The part of the county residing in the Annapolis Valley comprises the agricultural heartland of the province and boasts over 600 farms; the area is famous for its fruit crops, primarily apples. As with most coastal parts of the Maritimes, Kings County's shoreline was home to a productive shipbuilding industry during the 19th century.
Wolfville houses the highly ranked Acadia University. Cape Blomidon and the North Mountain preside over the Annapolis Valley, whereas the South Mountain and interior forests to the southern part of the county support a variety of lakes and recreational cottaging areas.

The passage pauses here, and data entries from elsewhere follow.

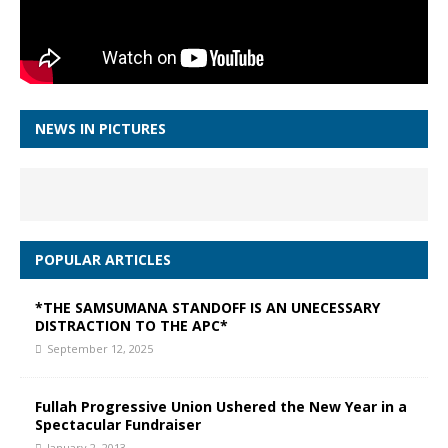
NEWS IN PICTURES
POPULAR ARTICLES
*THE SAMSUMANA STANDOFF IS AN UNECESSARY
DISTRACTION TO THE APC*
September 12, 2025
Fullah Progressive Union Ushered the New Year in a
Spectacular Fundraiser
January 2, 2013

The first inhabitants of the coast, valley and interior of Kings County were the Mi'kmaq. Archaeological evidence from sites in the area indicate Mi'kmaq habitation dates back thousands of years. The Mi'kmaq were a semi-nomadic people who followed seasonal food sources. Their lives would be forever changed with the arrival of the Europeans.

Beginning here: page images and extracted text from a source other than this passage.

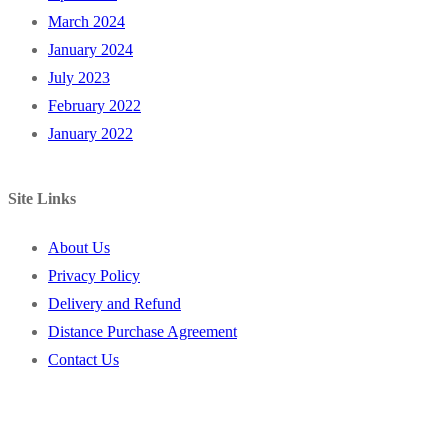
March 2024
January 2024
July 2023
February 2022
January 2022
Site Links
About Us
Privacy Policy
Delivery and Refund
Distance Purchase Agreement
Contact Us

The colonization of "Les Mines" and Grand Pre began in the 1680s when a few families relocated from French settlement at Port Royal. These "Acadians" settlers were named after the French name for the land "Acadie" meaning "land of plenty". These farmers were accustomed to farming on dyked lands, and did so here as well. This took place on the normally salty but fertile marshes that were found on the banks of the Minas Basin, through the use of dykes and aboiteaux that allowed the fresh water entry but kept out the salt water tide. The Acadians farmers prospered in Kings County, and lived harmoniously with the Mi'kmaq. The Acadians and Mi'kmaq fought numerous battles against the British at Grand Pre:Raid on Grand Pre, Battle of Grand Pre, and the Siege of Grand Pre.

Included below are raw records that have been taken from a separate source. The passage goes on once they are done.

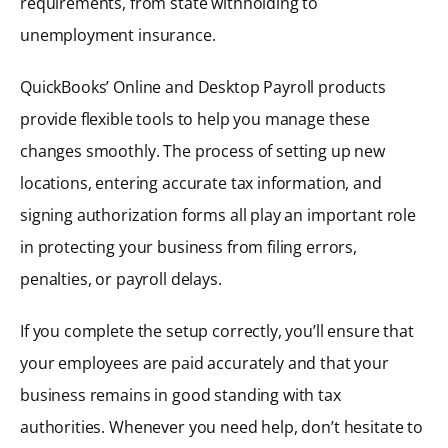
requirements, from state withholding to
unemployment insurance.
QuickBooks’ Online and Desktop Payroll products
provide flexible tools to help you manage these
changes smoothly. The process of setting up new
locations, entering accurate tax information, and
signing authorization forms all play an important role
in protecting your business from filing errors,
penalties, or payroll delays.
If you complete the setup correctly, you’ll ensure that
your employees are paid accurately and that your
business remains in good standing with tax
authorities. Whenever you need help, don’t hesitate to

After the final defeat of and expulsion of the Acadians, British control of the land was secured by repopulating the former French lands with settlers from New England. Between 1760 and 1768 some 8000 New England Planters arrived in Nova Scotia, the largest number settling in Kings County in three agricultural townships: Horton, Cornwallis, and Aylesford. The legacy of the New England Planters is still a tangible part of the life in Kings County, and had an important influence on Nova Scotian ideas on democratic government, freedom of religion and equality of education.
The Planters were followed in the 1780s by further settlers from the United Empire Loyalists as well as significant numbers of Irish immigrants. The roots of Black Heritage in Kings County began almost 250 years ago when the New England Planters were accompanied by slaves and freed Blacks to settle in Horton and Cornwallis Townships. This initial African population would swell with larger migrations following the American Revolution and especially the War of 1812. Further waves of immigration followed in the following two centuries increasing and adding to the population and diversity of Kings County.
The County's agricultural industry blossomed in the 19th century, especially after the arrival of the Dominion Atlantic Railway which led to a major expansion of exports, especially the apple industry. After the loss of the British export market for apples in World War II, Kings County farmers diversified into other crops and livestock. Agriculture remains a major industry as the county has some of the best farmland in Nova Scotia, but farmland now faces pressure from suburban development around valley towns. The county also faces serious pollution problems in its major water artery, the Cornwallis River.
Kings County was a major wooden shipbuilding area in the 19th Century, including a four-masted barque built in Kingsport named Kings County which was one of the largest ever built in Canada. Today a number of light industrial factories are located in Coldbrook and Waterville.
The county's history is preserved and interpreted at the Kings County Museum in Kentville and a number of Kings County towns have museums related to their specific stories such as the Wolfville Historical Society and the Apple Capital Museum in Berwick.